[Supplied records Boundary: Start]

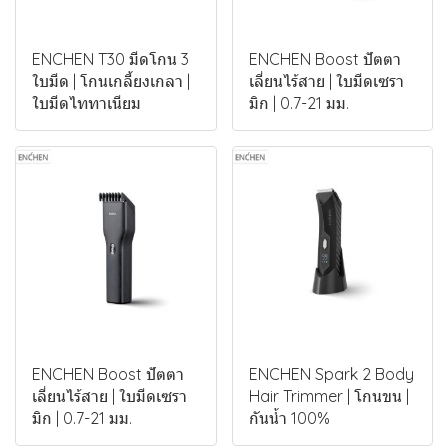
ENCHEN T30 มีดโกน 3
ENCHEN Boost ปัตตา
ใบมีด | โกนเกลี้ยงเกลา |
เลี่ยนไร้สาย | ใบมีดเซรา
ใบมีดไททาเนียม
มิก | 0.7-21 มม.
ENCHEN Boost ปัตตา
ENCHEN Spark 2 Body
เลี่ยนไร้สาย | ใบมีดเซรา
Hair Trimmer | โกนขน |
มิก | 0.7-21 มม.
กันน้ำ 100%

[Supplied records Boundary: End]

| Goal of the exercise |
Give a verbatim transcription of the entries, leaving out the pictures.

| Task answer |
ENCHEN T30 มีดโกน 3
ENCHEN Boost ปัตตา
ใบมีด | โกนเกลี้ยงเกลา |
เลี่ยนไร้สาย | ใบมีดเซรา
ใบมีดไททาเนียม
มิก | 0.7-21 มม.
ENCHEN Boost ปัตตา
ENCHEN Spark 2 Body
เลี่ยนไร้สาย | ใบมีดเซรา
Hair Trimmer | โกนขน |
มิก | 0.7-21 มม.
กันน้ำ 100%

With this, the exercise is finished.